WHAT YOU WILL DO ▸ Below, locate the line that contains "identify all the". Repeat exactly from that line to the line that contains "Detect and localize", inclusive, leaving out the pictures.

SUPPLIED RECORDS ▸
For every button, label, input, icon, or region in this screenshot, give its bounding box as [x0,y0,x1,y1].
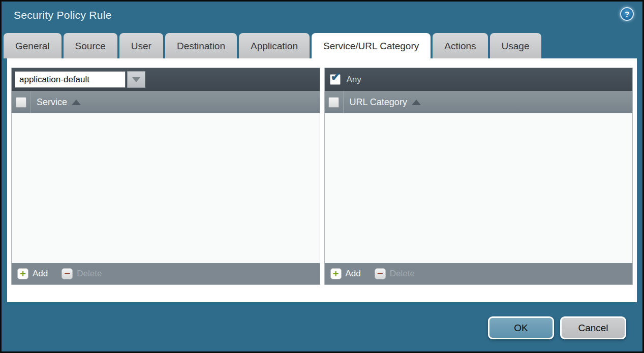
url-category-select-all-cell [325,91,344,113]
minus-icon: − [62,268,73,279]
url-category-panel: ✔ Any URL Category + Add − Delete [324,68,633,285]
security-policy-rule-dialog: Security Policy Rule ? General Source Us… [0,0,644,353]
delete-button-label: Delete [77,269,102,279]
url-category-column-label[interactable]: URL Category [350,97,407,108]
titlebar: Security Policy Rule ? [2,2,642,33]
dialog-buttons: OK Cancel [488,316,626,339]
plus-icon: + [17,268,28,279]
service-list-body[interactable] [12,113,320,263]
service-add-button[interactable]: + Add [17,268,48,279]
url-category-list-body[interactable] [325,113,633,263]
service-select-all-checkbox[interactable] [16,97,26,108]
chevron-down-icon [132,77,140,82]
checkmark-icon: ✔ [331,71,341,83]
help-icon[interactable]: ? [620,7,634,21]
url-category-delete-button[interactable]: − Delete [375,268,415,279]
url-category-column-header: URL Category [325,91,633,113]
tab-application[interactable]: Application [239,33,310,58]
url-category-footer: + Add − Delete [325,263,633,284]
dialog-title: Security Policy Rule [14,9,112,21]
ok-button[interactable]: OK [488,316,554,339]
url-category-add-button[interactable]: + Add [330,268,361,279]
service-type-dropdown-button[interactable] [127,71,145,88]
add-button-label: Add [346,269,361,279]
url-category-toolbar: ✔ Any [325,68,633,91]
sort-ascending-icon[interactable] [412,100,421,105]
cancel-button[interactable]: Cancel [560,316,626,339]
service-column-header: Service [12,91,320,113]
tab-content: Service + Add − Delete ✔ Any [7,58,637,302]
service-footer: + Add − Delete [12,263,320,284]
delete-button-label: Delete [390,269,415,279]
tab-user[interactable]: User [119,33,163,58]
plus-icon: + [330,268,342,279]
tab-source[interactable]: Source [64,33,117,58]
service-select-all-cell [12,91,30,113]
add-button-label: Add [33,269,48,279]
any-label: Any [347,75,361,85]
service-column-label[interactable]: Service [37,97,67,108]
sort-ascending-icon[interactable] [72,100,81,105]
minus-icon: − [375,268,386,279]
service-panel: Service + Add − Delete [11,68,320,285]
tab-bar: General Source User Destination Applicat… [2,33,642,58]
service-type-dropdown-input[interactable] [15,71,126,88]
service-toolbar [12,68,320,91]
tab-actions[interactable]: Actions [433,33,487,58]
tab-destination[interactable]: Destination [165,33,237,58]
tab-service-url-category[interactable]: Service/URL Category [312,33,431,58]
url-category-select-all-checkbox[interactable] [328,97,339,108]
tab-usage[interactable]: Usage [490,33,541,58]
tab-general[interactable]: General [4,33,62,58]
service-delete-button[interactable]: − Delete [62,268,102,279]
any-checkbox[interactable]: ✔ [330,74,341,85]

...

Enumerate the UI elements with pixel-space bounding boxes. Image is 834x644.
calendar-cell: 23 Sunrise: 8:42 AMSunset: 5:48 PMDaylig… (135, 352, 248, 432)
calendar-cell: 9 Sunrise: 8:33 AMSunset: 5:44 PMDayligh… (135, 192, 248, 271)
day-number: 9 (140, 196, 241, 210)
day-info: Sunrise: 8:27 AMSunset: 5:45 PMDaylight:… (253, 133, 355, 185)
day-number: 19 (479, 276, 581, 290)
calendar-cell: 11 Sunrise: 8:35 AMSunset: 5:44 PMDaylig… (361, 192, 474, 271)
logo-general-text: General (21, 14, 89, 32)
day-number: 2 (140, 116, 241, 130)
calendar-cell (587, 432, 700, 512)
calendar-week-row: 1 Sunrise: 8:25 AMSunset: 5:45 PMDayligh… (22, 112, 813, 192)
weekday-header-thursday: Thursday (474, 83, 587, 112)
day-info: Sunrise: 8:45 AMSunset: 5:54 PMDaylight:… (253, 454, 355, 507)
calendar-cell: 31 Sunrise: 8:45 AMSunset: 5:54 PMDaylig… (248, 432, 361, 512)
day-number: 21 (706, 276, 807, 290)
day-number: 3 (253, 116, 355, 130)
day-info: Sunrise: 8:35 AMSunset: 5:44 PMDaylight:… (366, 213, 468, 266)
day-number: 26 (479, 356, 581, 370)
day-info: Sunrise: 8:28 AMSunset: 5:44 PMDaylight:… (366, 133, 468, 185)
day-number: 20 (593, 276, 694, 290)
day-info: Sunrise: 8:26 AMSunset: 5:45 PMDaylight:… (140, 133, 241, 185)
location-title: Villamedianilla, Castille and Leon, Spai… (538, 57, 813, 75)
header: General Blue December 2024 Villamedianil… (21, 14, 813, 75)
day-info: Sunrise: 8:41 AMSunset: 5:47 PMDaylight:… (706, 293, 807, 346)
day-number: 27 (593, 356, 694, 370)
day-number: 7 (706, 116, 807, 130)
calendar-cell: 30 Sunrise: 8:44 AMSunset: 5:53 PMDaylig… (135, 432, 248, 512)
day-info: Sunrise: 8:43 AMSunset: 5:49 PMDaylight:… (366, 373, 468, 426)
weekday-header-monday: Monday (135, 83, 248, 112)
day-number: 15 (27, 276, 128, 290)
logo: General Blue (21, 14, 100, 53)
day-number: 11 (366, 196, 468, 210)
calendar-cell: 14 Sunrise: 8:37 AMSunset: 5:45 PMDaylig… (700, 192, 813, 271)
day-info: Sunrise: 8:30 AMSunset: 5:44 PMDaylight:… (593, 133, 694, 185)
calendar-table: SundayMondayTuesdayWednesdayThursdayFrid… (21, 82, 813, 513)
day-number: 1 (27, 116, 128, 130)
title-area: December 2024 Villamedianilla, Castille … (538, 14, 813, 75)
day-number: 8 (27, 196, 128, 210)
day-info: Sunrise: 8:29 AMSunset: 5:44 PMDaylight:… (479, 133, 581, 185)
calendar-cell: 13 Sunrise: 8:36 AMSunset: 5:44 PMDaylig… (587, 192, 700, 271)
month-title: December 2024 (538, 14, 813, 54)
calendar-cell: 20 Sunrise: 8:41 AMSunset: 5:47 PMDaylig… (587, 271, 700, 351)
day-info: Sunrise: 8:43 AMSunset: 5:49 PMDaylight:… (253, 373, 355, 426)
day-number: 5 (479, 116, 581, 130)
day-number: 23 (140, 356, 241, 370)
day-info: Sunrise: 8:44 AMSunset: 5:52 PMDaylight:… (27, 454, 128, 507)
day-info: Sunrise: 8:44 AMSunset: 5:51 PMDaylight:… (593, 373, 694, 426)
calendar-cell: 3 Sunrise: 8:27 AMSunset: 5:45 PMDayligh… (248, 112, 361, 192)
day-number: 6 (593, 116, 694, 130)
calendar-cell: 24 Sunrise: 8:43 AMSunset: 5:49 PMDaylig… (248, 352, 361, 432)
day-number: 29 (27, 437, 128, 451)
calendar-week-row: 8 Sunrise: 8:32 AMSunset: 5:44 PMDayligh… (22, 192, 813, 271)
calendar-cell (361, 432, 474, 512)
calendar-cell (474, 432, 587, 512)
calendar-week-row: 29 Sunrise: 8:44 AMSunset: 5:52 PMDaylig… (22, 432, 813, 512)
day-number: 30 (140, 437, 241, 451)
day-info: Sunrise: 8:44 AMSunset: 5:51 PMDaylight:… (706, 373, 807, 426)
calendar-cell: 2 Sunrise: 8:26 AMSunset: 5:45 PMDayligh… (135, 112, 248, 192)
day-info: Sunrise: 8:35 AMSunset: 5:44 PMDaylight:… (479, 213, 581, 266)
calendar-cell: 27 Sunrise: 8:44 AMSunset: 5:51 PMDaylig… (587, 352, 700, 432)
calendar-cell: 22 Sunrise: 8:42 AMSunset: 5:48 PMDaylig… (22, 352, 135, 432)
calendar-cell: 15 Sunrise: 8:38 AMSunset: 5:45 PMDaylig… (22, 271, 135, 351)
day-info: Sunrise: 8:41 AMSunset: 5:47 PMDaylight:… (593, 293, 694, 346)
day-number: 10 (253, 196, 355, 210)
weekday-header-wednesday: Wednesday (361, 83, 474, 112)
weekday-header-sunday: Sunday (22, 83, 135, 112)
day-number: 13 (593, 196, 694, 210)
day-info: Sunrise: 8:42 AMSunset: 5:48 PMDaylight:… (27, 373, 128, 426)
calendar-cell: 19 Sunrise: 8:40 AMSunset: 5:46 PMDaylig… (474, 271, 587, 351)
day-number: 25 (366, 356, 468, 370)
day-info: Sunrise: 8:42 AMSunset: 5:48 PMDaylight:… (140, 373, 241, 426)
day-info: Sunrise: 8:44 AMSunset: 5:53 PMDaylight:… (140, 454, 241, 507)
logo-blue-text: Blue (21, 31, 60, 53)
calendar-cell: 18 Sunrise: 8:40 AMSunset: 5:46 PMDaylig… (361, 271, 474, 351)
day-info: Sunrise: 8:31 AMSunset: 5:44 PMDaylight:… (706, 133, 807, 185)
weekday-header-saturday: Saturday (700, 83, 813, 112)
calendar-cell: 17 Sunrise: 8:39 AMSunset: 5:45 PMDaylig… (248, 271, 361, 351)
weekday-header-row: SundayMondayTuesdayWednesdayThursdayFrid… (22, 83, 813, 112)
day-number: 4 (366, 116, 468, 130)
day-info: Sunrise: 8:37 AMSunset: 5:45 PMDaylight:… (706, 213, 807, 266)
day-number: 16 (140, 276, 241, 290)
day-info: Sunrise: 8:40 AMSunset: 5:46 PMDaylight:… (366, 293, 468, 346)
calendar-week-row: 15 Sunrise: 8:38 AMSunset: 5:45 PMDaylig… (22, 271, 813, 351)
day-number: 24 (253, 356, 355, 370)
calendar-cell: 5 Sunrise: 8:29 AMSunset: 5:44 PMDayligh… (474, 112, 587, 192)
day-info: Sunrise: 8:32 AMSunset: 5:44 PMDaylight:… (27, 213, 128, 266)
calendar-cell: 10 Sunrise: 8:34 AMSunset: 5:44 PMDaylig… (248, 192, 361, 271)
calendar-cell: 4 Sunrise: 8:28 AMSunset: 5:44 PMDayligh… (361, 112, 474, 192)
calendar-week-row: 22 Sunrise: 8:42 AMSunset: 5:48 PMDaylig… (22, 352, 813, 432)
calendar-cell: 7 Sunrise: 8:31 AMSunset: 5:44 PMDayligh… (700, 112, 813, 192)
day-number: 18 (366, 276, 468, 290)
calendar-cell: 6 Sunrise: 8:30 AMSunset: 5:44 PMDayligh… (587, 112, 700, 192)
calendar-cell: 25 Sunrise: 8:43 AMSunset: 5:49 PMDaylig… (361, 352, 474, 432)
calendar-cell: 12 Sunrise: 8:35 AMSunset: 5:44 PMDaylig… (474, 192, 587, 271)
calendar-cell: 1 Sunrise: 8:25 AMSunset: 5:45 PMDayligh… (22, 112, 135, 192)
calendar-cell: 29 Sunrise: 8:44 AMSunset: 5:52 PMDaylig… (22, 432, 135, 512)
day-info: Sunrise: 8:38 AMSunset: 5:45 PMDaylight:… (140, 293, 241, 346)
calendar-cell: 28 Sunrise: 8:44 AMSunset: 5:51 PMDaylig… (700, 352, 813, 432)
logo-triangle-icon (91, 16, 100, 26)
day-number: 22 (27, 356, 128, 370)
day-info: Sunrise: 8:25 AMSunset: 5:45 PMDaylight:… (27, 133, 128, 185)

---

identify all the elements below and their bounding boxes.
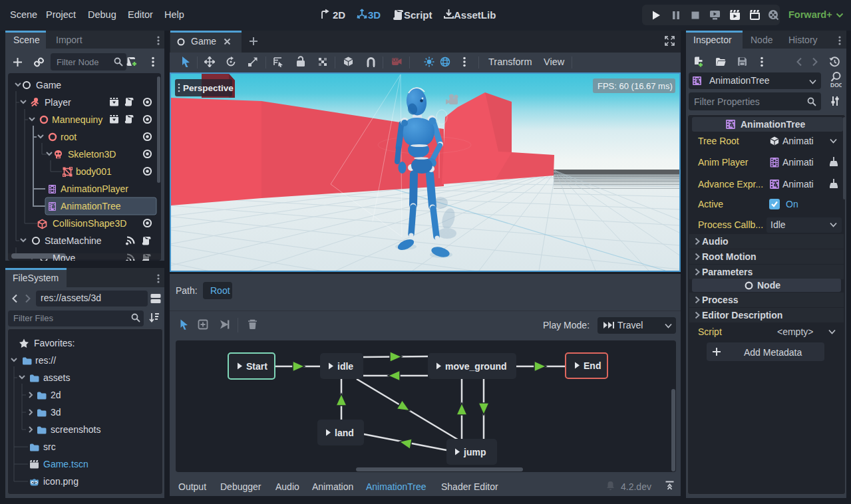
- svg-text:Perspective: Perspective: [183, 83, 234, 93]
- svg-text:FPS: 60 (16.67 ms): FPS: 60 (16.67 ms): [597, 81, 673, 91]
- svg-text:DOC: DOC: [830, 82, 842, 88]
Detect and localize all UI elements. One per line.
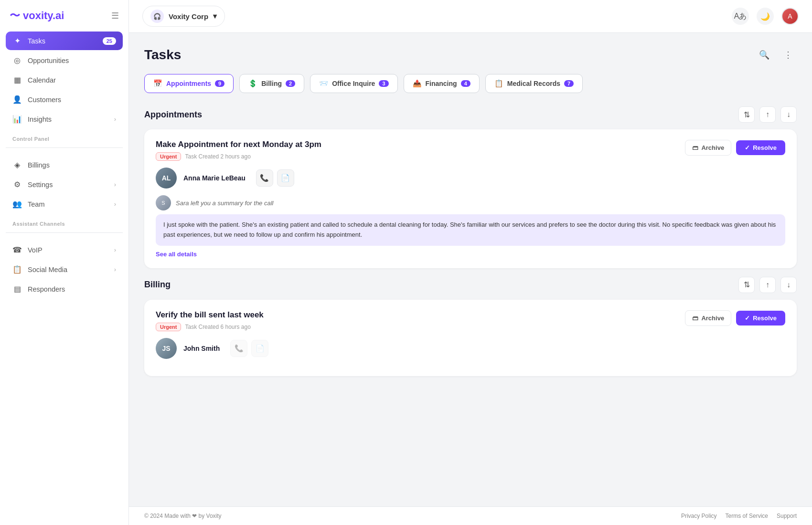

RESPONSE TO THE EXERCISE ▸
identify all the elements below and their bounding boxes.
- svg-text:Perspective: Perspective: [183, 83, 234, 93]
- svg-text:FPS: 60 (16.67 ms): FPS: 60 (16.67 ms): [597, 81, 673, 91]
- svg-text:DOC: DOC: [830, 82, 842, 88]
Detect and localize all UI elements. One per line.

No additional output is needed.